For the second election in a row, Americans have elected a mentally challenged man to the highest office in the land. I can agree with you that, in the past, people of questionable mental capability have been under-represented on the presidential ballot. I'm just saying, maybe this is a good thing. You see, "president" is a very difficult job. Maybe Bush was a wild success as the guy who collects the shopping carts in the Rainbow Foods parking lot on Sunday mornings, and maybe he was a huge hit as the guy who passes out all the free breadsticks at Fazoli's, but this is a whole new ballgame.
It is clear that even if Bush was at one point intelligent and articulate, he is nowhere near that now. For his second term, I heard he was creating a new cabinet post for "Secretary of Wiping the Drool off my Face." I know, I know, if there's anything we've learned from There's Something about Mary, it's that watching mentally challenged people speak can be entertaining. But couldn't we just have Kerry be president, and then have him agree to appoint Bush as "Secretary of Slapstick" or "Secretary of Malapropisms?"
Well, that's all I can remember of the top of my head, but that's probably only about 10% of the total. I've said it before, voting is really not that important. If you don't want to do it, but you've been scared by the "every vote counts" folks, find a friend who's voting for the opposite candidate and agree to stay home.
Of course, there's a danger that your friend might try to cheat and sneak out to vote anyways. There is a simple solution for this: handcuffs. Handcuff your friend to his radiator, or if he doesn't have a radiator, chain him to a tree and tell the neighbors that he has rabies. Then, you can go vote, and your candidate will get a boost. Finally, do this with a hundred friends. This way, the person you like will get a hundred vote boost.
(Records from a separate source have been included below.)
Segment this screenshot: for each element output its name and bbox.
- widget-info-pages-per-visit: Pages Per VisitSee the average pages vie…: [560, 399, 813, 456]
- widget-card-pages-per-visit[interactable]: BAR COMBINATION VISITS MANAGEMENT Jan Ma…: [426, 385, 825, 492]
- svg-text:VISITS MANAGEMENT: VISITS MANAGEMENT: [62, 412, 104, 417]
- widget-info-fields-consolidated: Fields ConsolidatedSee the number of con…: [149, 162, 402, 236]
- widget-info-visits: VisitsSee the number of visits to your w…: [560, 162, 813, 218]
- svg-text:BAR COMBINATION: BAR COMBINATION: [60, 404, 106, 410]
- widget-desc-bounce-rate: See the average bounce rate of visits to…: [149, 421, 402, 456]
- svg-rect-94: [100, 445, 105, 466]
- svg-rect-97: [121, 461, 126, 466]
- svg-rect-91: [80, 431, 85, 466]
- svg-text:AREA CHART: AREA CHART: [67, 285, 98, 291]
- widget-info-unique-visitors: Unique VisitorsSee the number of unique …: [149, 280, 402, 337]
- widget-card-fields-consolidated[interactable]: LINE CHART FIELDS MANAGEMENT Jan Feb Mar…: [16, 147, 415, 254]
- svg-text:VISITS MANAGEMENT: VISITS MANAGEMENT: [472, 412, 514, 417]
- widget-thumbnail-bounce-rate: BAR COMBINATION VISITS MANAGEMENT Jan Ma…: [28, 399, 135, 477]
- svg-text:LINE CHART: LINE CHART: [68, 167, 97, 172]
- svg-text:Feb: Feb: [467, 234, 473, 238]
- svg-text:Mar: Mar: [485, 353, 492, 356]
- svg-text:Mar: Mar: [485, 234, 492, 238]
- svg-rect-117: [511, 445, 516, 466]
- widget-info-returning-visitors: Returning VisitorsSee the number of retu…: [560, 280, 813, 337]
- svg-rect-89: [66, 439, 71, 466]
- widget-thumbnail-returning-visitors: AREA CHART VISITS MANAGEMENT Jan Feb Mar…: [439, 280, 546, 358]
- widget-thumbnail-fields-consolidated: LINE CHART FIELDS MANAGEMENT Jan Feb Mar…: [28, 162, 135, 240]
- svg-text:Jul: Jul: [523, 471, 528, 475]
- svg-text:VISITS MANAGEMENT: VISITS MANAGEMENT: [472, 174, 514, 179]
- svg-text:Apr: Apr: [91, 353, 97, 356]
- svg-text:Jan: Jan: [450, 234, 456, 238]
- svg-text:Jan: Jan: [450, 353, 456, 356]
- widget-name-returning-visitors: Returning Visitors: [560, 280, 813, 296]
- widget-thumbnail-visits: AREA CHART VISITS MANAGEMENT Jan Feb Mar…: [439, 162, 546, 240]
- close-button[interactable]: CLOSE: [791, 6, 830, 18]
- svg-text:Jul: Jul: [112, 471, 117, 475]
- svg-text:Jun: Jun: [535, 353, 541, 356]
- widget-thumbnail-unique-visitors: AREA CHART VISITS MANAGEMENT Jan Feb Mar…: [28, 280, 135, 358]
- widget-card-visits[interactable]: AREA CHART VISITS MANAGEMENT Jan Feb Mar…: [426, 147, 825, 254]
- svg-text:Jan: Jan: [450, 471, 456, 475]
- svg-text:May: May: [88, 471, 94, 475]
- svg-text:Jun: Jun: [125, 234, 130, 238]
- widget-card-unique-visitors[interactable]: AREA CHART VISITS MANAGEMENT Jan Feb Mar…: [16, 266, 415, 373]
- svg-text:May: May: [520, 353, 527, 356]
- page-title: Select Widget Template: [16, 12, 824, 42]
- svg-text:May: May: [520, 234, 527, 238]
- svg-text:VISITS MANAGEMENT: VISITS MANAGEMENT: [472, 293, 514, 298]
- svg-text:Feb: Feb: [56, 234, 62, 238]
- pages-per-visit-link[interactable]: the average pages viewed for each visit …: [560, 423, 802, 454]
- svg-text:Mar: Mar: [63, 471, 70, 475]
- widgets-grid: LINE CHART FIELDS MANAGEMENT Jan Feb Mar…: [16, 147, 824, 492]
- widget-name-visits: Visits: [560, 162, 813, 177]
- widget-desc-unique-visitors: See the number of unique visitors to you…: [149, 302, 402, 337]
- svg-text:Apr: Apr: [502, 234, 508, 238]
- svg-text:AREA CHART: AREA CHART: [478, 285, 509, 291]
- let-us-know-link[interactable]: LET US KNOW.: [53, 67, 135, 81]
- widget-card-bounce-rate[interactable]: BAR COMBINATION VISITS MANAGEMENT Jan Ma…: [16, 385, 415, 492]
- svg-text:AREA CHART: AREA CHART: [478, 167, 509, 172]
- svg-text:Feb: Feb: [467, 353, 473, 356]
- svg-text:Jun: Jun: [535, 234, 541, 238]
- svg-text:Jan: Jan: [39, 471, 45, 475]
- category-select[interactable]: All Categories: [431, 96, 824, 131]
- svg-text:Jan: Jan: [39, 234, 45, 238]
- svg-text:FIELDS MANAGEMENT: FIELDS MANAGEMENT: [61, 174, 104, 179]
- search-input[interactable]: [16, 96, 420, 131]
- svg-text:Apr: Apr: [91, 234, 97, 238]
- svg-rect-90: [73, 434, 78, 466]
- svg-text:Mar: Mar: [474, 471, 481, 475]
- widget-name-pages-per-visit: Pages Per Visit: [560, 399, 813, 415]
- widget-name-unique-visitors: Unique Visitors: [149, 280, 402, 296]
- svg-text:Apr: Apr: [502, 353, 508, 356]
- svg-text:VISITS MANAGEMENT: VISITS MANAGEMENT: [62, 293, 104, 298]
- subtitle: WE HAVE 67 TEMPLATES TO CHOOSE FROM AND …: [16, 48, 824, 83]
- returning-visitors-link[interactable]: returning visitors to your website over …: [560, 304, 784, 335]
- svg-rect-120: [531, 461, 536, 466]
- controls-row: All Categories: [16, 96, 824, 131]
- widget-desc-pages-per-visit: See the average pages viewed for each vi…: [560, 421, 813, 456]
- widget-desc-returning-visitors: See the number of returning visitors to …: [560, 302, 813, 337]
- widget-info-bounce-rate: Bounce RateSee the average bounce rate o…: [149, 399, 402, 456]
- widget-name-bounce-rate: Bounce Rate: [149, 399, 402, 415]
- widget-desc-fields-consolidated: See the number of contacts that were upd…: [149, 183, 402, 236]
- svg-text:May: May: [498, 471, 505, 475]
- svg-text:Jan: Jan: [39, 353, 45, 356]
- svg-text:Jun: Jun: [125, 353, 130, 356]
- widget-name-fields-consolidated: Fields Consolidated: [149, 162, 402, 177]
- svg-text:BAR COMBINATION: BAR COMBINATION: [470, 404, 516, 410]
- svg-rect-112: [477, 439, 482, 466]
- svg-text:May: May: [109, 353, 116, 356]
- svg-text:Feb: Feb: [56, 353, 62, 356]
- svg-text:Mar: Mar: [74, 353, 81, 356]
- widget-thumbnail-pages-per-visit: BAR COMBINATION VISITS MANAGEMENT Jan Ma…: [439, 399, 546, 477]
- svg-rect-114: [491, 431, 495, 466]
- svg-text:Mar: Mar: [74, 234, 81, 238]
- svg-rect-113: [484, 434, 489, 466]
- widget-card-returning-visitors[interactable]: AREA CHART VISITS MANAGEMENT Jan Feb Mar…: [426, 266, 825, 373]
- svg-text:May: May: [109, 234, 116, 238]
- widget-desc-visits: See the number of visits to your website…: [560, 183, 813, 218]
I was a little disappointed when I looked at the ballot this morning and didn't see the race between Patty Wetterling and Mark Kennedy. This campaign has been hilarious to watch because the commercials are ridiculous. Here is what I've learned from Kennedy's commercials. If he wins, he will strap on a machine gun and go kill all "the terrorists" himself. If Wetterling wins, she will spend most of her time baking cookies and cakes to give to "the terrorists," whom she will invite into our country to enjoy her delicious baked goods. Wetterling's ads basically say "Mark Kennedy is a liar. Okay, so I do like baking."
(At the debate)
Bush: My opponent, well, he likes to say he loves America, but his signs, well, green isn't one of the, you know, the colors are red, white and blue.
(Meanwhile, if Bush had a touch of orange on his signs)
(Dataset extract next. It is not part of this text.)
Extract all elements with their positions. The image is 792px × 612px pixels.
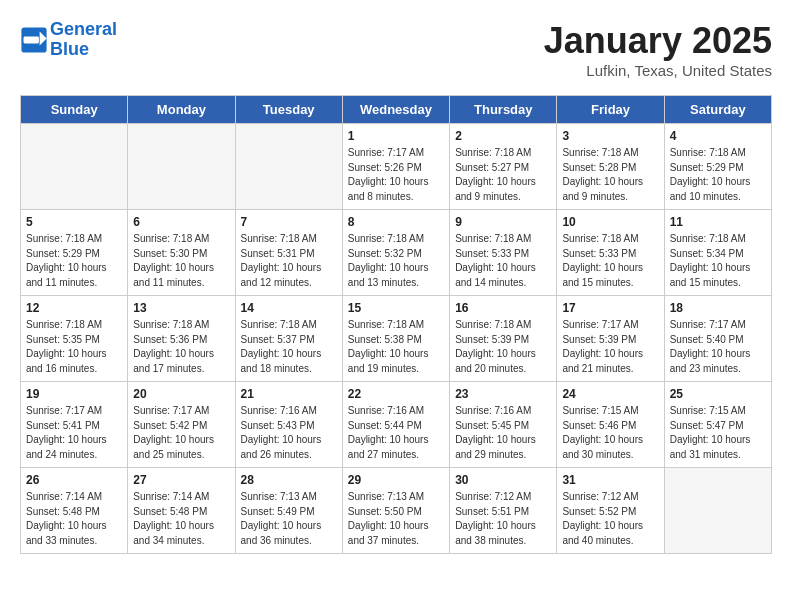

Kerry: The president would like you to believe that he has America's interests in mind. What he won't tell you is that Halliburton received a no-bid contract to make his yard signs, and they painted them orange because that color has the highest profit margins.
Anyways, it has been suggested to me before that I run for state senate. That would be a good starting point to a solid political career, but unfortunately there are pictures of me that preclude me ever running for any public office above sanitation director. If I ever did gain prominence in some law making body, I would enact laws that require political candidates to use at least two colors that are not in the set of red, white, and blue. Some may see this as limiting free expression, but I see it as enforcing creativity.